TAYLOR GARRIGAN – OPERATING PARTNER/ EXECUTIVE CHEF After a stint at the University of Mississippi in Oxford, Taylor Garrigan wanted to change career paths. In 1998, he began cooking with his brother chef Todd Garrigan and executive chef and owner Harold Marmelstein at Dick & Harry’s in Atlanta. He moved to Colorado to work a ski season in Crested Butte before deciding to take his cooking skills to the next level. He moved to Charleston, and enrolled at Johnson & Wales University. During this time, he worked as a line cook at Magnolias and then worked at Middleton Plantation.
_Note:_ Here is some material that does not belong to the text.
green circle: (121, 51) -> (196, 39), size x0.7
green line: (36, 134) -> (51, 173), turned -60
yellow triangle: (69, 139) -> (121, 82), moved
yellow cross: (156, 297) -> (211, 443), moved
After graduating with a degree in hotel and restaurant management, he was hired at The Beach Club at Kiawah Island as a cook and worked with chefs including Paul Tensly and Tom Colicchio. In 2005, he was hired as a cook at FIG to work under renowned chef, Mike Lata. Taylor and Aaron met, became great friends, and together worked on the concept for Home Team BBQ. Once open, Taylor served as the sous chef at the West Ashley location and then moved to Sullivan’s Island when it first opened to act as Executive Chef. He has quickly worked his way up to Executive Chef/Partner over all Home Team BBQ restaurants. In June 2015, Taylor won Episode 13 of Season 23 of Food Network’s Chopped.
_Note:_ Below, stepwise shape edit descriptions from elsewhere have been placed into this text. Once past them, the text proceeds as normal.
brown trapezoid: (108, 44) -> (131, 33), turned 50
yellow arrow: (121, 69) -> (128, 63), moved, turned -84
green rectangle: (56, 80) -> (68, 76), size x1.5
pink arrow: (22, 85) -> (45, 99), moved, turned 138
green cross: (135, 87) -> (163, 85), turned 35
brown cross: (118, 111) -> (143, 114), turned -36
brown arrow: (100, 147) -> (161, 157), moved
JONATHAN BANTA  As a young kid, Jonathan Banta got his first real experience cooking at a culinary arts summer camp in his hometown Pittsgrove, New Jersey. After earning a culinary degree from Johnson and Wales University, Jonathan began to build his culinary and management experience at Gainey Ranch in Scottsdale, Arizona, and Running Deer Golf Club in his home state of New Jersey. He moved to Philadelphia in 2001, where he worked with famed chef Jose Garces at Alma de Cuba. In 1998, he brought his talents to Charleston, taking a restaurant consulting position, and then working at 82 Queen and Rue de Jean. Most recently, Chef Banta served as Chef de Cuisine and General Manager at The Atlantic Room and Ryder Cup Bar in The Ocean Course Clubhouse. As Director of Culinary Operations for Home Team BBQ, he oversees special and charity related events, handling purchasing, streamlining culinary operations, and assisting with menu development.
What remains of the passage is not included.